# [WHAT THIS TASK INVOLVES]
Find every line below where the string "cookie" shows up, and copy those lines.

# [DATA EXTRACT]
....................
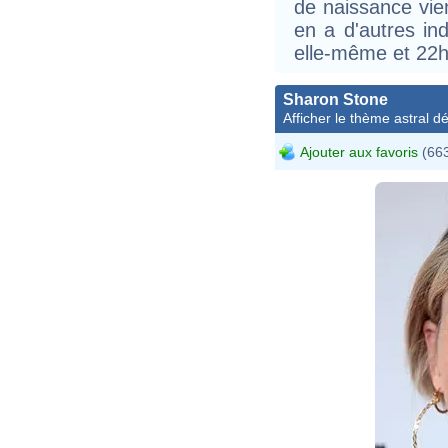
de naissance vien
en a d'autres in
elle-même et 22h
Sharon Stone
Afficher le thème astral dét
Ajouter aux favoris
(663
....................
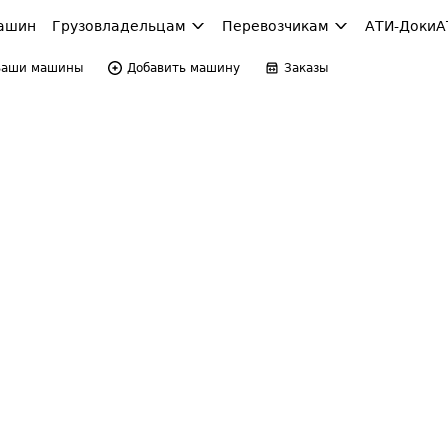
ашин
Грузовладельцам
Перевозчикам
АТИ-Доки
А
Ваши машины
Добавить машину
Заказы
....................
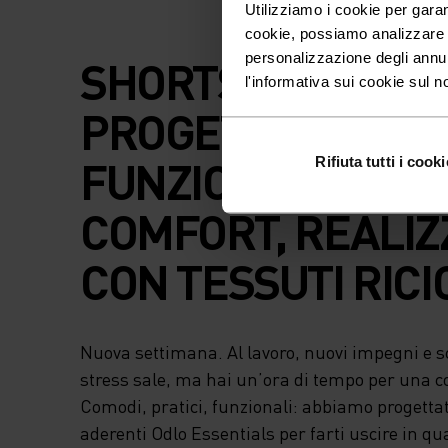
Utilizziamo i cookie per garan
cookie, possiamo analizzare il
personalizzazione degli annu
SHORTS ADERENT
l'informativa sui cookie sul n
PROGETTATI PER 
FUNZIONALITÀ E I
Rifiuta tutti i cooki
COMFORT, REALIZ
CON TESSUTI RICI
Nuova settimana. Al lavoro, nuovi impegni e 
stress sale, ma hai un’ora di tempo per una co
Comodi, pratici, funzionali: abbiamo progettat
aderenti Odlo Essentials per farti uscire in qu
....................
# [EXERCISE ANSWER]
Utilizziamo i cookie per garan
cookie, possiamo analizzare il
l'informativa sui cookie sul n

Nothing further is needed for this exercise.